Любимой супруге моей Светлане с благодарностью за сочувствие и помощь.
Здравствуйте! Это я. Стёпа.
Кто я такой? Ну, для себя я – это я, конечно. Я – и всё. А для других…
Когда утром я умываюсь в ванной и смотрю в зеркало, оттуда на меня поглядывает лопоухий конопатый мальчик тринадцати лет, со щербатым передним зубом, с карими улыбающимися глазами, курносый и толстогубый, ещё и с ямкой на подбородке.
Таких лиц вроде бы и много, но есть в нём что-то такое, чего нет ни у кого.
Как говорит мой дед Грицько: «Как будто кто-то взял, когда тебя нарисовали, да и провёл рукой и всё
смазал – нарушил, так сказать, симметрию: одна бровь выше, вторая ниже, одна щека более толстая, вторая более худая, и рот улыбается как-то в одну сторону веселее, чем в другую».
Раньше я не очень приглядывался к себе. Потому что умывался в сенях над ведром, и зеркала там не было.
Вообще в зеркало я смотрелся, наверное, раз в три месяца, когда наша сельская парикмахерша Феодосия Макаровна стригла меня машинкой «под ноль». А в другое время свою «фотографию» я видел лишь изредка – то в пруду, то в луже, то в оконном стекле. Она мелькала, не привлекая моего внимания.
И вот только теперь, ежедневно умываясь перед зеркалом в ванной, я наконец разглядел себя как следует.
Я сказал вам, что у меня улыбающиеся глаза? Так и есть. У меня весёлый характер. О таких, как я, говорят: «Стоит показать палец – и он уже смеётся».
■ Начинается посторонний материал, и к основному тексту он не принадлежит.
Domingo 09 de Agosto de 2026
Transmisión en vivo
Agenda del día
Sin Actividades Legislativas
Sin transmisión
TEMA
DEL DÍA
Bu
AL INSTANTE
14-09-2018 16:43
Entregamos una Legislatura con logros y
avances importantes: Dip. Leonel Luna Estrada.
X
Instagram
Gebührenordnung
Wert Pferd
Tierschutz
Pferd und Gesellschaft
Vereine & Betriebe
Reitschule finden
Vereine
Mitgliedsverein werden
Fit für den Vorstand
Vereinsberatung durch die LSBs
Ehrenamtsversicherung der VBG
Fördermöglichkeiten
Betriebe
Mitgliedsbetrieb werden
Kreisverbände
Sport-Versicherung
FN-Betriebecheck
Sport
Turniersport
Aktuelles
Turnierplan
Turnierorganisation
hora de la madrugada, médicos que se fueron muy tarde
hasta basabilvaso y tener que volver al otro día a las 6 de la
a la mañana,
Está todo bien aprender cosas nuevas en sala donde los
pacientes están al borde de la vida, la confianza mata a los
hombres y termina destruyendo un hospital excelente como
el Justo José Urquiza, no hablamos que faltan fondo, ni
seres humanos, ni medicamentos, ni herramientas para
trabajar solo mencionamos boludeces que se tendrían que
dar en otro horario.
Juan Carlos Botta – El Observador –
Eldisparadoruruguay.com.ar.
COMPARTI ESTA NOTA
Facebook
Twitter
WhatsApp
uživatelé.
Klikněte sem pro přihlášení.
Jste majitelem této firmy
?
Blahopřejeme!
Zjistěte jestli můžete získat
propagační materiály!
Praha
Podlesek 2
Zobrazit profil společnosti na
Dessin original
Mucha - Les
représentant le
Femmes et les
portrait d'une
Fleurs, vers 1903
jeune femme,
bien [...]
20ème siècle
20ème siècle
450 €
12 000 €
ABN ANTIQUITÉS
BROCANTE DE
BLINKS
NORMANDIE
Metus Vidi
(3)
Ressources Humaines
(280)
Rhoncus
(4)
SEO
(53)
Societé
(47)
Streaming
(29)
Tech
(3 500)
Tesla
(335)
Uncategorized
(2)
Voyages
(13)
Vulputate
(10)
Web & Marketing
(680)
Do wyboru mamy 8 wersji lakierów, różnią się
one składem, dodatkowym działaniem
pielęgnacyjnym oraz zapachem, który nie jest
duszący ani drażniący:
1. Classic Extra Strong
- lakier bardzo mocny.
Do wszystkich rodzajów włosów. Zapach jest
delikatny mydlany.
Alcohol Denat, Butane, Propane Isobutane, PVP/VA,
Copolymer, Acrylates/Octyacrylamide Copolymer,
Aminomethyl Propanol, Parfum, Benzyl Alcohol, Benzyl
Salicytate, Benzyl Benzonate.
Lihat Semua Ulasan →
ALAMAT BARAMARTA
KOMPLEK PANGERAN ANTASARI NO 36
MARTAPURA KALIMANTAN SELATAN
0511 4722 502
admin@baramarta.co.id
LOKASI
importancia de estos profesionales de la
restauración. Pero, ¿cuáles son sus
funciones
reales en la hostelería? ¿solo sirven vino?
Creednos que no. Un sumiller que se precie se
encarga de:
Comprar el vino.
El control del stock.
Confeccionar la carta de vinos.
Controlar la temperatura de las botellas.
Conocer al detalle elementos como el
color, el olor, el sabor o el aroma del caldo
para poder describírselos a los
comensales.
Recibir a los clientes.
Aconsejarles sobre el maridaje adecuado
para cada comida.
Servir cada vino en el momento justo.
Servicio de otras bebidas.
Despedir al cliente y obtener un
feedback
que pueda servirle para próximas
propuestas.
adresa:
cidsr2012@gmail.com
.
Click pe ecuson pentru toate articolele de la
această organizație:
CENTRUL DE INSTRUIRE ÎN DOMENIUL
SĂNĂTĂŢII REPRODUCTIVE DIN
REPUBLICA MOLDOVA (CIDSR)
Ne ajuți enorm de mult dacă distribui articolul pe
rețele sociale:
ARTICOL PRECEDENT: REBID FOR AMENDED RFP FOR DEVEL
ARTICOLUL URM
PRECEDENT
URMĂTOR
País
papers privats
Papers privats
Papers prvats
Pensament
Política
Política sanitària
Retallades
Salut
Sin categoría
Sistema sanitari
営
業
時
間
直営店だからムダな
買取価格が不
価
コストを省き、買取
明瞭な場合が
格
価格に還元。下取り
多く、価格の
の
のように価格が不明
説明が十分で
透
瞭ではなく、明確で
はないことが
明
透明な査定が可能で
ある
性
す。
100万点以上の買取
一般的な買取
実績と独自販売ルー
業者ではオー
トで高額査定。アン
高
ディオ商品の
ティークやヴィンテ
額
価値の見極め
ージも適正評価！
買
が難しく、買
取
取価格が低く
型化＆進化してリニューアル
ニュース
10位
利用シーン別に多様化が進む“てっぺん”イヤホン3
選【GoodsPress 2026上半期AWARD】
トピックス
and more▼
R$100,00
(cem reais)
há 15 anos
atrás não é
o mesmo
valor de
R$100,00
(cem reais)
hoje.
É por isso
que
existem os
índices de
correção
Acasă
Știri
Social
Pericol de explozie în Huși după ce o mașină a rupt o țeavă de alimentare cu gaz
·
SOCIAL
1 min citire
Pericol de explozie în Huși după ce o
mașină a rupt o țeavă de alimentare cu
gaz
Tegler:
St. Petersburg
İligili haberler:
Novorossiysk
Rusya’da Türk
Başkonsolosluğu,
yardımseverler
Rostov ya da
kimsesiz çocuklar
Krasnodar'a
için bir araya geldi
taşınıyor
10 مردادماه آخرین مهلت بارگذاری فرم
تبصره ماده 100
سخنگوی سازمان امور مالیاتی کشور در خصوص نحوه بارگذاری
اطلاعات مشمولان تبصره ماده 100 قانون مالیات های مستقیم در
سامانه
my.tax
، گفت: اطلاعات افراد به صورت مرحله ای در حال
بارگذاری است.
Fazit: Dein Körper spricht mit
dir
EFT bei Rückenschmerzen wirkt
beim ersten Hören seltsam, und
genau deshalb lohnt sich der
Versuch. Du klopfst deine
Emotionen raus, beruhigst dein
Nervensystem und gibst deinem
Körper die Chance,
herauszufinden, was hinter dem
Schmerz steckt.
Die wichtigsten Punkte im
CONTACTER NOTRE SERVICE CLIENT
Но сейчас, глядя в зеркало, я замечаю в своих глазах какую-то необычную муть.
Как будто что-то там померкло.
Как будто тучка набежала и закрыла солнце.
Вы уже, наверно, поняли, что я жил в селе. И что теперь живу в городе.
А какое, скажите, настроение может быть у человека, проучившегося пять лет в одной школе, в одном классе, где всё было родным, знакомым, близким: и ученики, и учителя, и даже стены, – которого вдруг переводят в другую школу, в другой класс, где всё чужое, незнакомое, далёкое – и ученики, и учителя, и стены?!
А я так любил свой класс! Никогда бы в жизни не поменял его, если бы мой дорогой папочка не перешёл неожиданно в другой класс.
Прошлым летом приехал к тёте Наташе, нашей соседке, брат из Киева – доктор технических наук, член-корреспондент Академии наук Иван Михайлович. Врачи, видите ли, запретили ему ехать на курорт к морю, вот он и приехал в село к сестре. Познакомился с папой, беседовали-беседовали, «Реве та стогне» пели, и не только, и заинтересовался Иван Михайлович моим папой. А папа мой, между прочим, механик. В мастерской сельхозтехнику ремонтирует. Ну и к тому же вообще любитель мастерить: всё что-то напильником затачивает, сверлом скрежещет.
Смотрел-смотрел Иван Михайлович на папину работу, ахал-ахал, руками всплёскивал, и затем…
– Да вы же настоящий мастер золотые руки! Да вы же для нашей академической мастерской просто сокровище! Вы просто не имеете права закапывать свой талант! Вы – уникум! Таких, как вы, – один на десять миллионов! Каждый талант – это народное достояние, и использовать его надо только по назначению. Разбазаривать талант – это преступная бесхозяйственность. Вы просто не имеете права заниматься сельхозтехникой, когда можете послужить точной механике…
– Ну что вы, честное слово! Ну перестаньте! – пробовал унять его папа. – Давайте вот лучше… «Понад лу-угом зе-еле-еле-неньким, понад луго-ом…»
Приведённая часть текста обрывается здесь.